くいっている。第一、きのう東京を立ってきたときからして、かなり強い吹きぶりだった。だが、朝のうちにこれほど強く降ってしまえば、ゆうがた木曾に着くまでにはとおもっていると、午《ひる》すこしまえから急に小ぶりになって、まだ雪のある甲斐《かい》の山々がそんな雨の中から見えだしたときは、何んともいえずすがすがしかった。そうして信濃境《しなのざかい》にさしかかる頃には、おあつらえむきに雨もすっかり上がり、富士見あたりの一帯の枯原も、雨後のせいか、何かいきいきと蘇《よみがえ》ったような色さえ帯びて車窓を過ぎた。そのうちにこんどは、彼方に、木曾のまっしろな山々がくっきりと見え出してきた。……
 その晩、その木曾福島の宿に泊って、明けがた目をさまして見ると、おもいがけない吹雪だった。
「とんだものがふり出しました……」宿の女中が火を運んできながら、気の毒そうにいうのだった。「このごろ、どうも癖になってしまって困ります。」
 だが、雪はいっこう苦にならない。で、けさもけさで、そんな雪の中を衝《つ》いて、僕たちは宿を立ってきたのである。……
 いま、僕たちの乗った汽車の走っている、この木曾の谷の向うには、すっかり春めいた、明かるい空がひろがっているか、それとも、うっとうしいような雨空か、僕はときどきそれが気になりでもするように、窓に顔をくっつけるようにしながら、谷の上方を見あげてみたが、山々にさえぎられた狭い空じゅう、どこからともなく飛んできてはさかんに舞い狂っている無数の雪のほかにはなんにも見えない。そんな雪の狂舞のなかを、さっきからときおり出しぬけにぱあっと薄日がさして来だしているのである。それだけでは、いかにもたよりなげな日ざしの具合だが、ことによるとこの雪国のそとに出たら、うららかな春の空がそこに待ちかまえていそうなあんばいにも見える。……

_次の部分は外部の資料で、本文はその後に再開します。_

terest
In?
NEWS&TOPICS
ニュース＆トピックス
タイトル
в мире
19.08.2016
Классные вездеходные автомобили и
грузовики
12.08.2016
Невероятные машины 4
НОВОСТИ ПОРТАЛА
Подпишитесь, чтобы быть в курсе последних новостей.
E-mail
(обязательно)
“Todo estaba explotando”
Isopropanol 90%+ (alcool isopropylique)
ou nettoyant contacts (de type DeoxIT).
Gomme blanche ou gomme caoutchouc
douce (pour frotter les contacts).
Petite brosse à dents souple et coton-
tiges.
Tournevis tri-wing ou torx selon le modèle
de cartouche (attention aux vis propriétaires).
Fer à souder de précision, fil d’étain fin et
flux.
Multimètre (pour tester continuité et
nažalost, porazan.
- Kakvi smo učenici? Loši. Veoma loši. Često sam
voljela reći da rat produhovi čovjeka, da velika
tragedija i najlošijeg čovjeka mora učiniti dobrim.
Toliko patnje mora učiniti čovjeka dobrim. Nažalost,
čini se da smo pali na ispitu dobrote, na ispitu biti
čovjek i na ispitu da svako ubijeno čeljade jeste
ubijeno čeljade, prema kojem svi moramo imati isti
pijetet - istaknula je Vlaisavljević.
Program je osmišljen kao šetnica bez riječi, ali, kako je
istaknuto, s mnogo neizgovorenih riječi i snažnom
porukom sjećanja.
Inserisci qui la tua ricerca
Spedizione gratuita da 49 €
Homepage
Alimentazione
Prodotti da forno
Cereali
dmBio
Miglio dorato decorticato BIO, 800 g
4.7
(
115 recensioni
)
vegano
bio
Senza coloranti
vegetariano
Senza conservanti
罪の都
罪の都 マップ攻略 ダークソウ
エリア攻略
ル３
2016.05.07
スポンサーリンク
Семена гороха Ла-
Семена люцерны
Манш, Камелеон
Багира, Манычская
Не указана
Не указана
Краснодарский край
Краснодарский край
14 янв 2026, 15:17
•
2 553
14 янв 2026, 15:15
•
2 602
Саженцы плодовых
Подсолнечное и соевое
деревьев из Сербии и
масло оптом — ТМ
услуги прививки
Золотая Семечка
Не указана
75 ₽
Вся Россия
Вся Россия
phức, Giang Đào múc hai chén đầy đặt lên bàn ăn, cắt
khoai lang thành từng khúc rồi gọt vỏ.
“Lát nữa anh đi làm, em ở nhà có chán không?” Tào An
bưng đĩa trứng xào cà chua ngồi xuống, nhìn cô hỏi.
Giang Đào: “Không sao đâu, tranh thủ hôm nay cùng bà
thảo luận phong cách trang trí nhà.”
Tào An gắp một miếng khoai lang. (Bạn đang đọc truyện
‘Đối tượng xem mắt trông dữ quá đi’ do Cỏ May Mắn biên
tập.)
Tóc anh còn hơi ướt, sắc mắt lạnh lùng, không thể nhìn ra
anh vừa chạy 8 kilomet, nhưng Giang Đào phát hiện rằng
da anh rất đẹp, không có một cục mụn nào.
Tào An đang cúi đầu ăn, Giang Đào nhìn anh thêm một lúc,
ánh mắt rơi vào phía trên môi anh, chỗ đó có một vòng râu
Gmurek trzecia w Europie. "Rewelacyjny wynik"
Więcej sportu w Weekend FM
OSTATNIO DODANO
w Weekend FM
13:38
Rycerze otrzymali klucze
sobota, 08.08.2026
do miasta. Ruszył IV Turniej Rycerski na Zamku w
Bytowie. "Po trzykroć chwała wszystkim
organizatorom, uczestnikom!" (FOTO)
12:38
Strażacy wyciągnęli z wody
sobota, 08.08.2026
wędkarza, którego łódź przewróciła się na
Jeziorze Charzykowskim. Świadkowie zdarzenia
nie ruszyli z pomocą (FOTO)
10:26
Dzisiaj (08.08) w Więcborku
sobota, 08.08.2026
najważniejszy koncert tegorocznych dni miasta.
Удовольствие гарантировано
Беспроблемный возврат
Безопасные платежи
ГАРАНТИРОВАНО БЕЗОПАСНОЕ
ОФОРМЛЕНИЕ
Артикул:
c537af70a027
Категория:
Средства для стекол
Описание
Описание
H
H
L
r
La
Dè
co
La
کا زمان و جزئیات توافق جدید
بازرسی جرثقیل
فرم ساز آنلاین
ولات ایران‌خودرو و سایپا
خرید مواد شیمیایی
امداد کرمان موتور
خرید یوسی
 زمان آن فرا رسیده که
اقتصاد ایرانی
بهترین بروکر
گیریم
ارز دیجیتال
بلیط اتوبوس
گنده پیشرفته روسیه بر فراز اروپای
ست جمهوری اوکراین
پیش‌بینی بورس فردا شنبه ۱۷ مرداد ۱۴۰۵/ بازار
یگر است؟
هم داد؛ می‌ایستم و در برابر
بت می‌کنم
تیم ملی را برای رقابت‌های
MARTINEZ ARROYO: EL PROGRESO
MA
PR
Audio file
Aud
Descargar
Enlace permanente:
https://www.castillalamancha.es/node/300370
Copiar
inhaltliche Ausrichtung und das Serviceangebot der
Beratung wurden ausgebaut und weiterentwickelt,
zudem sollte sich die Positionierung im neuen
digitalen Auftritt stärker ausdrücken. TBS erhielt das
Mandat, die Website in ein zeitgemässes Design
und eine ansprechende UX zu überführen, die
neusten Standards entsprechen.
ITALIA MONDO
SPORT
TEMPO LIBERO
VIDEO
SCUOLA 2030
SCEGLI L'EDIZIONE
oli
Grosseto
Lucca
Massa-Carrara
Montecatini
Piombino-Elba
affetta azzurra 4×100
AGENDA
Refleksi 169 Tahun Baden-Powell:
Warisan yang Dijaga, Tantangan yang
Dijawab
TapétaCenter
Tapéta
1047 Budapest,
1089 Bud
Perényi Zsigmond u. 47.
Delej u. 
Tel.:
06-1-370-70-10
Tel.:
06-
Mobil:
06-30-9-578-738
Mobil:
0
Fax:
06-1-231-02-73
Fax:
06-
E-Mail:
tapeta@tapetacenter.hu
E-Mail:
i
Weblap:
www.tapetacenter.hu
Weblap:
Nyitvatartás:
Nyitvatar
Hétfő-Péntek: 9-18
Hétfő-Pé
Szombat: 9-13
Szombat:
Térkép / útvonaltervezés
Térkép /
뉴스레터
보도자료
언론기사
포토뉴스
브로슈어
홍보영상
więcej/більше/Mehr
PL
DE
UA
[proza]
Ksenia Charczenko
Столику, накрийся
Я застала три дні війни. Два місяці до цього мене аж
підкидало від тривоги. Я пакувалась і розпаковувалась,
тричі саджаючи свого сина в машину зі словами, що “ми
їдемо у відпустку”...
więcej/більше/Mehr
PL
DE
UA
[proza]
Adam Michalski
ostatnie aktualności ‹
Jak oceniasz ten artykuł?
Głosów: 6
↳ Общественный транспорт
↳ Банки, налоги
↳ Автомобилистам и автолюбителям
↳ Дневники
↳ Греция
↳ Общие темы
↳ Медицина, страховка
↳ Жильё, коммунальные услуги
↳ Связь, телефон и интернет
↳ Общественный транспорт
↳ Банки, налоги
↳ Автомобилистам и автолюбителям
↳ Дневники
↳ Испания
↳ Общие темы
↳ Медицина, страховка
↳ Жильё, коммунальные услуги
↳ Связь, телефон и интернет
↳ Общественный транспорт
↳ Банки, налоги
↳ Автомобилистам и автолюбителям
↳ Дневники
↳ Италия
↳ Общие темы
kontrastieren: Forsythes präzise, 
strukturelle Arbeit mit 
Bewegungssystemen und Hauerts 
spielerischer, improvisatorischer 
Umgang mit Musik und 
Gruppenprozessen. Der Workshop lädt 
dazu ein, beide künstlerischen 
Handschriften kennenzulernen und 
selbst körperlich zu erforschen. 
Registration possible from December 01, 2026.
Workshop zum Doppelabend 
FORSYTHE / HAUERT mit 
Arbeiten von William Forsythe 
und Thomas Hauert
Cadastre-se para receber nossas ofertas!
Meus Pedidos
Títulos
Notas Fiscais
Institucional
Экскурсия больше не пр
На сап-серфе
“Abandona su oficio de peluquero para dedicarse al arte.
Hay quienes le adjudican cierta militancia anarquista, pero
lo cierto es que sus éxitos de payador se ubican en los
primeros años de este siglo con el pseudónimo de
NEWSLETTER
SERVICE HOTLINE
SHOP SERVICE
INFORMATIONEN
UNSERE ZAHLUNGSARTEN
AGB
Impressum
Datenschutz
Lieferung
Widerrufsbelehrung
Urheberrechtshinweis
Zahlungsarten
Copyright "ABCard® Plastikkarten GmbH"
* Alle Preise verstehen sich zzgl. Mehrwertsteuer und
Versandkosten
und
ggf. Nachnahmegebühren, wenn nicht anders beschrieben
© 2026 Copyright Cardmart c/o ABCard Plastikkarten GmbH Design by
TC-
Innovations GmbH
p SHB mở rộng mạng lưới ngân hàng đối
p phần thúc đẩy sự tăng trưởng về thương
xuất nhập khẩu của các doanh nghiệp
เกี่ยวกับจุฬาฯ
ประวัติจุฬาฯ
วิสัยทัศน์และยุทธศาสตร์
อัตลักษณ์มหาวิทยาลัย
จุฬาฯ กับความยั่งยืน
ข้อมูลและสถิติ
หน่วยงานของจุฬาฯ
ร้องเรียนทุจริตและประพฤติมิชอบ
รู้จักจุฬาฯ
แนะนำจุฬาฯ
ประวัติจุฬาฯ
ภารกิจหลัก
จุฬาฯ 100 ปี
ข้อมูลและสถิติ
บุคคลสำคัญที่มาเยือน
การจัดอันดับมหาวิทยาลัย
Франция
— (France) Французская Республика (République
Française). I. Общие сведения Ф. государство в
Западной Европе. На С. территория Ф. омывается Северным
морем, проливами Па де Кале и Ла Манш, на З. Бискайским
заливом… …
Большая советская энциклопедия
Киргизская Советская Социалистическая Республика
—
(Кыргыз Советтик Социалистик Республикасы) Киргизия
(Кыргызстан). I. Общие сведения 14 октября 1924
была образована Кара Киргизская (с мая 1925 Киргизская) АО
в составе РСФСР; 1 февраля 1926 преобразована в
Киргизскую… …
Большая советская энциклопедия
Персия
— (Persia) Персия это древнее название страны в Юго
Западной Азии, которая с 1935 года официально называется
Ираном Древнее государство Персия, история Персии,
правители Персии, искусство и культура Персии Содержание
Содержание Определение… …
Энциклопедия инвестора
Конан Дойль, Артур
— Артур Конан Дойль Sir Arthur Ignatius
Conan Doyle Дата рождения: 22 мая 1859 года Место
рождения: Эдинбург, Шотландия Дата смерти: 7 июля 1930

 僕のすぐ隣りの席にいるのは、このへんのものらしい中年の夫婦づれで、問屋の主人かなんぞらしい男が何か小声でいうと、首に白いものを巻いた病身らしい女もおなじ位の小声で相槌《あいづち》を打っている。べつに僕たちに気がねをしてそんな話し方をしているような様子でもない。それはちっともこちらの気にならない。ただ、どうも気になるのは、一番向うの席にいろんな恰好《かっこう》をしながら寝そべっていた冬外套の男が、ときどきおもい出したように起き上っては、床のうえでひとしきり足を踏み鳴らす癖のあることだった。それがはじまると、その隣りの席で向うむきになって自分の外套で脚をつつみながら本をよんでいた妻が僕のほうをふり向いては、ちょっと顔をしかめて見せた。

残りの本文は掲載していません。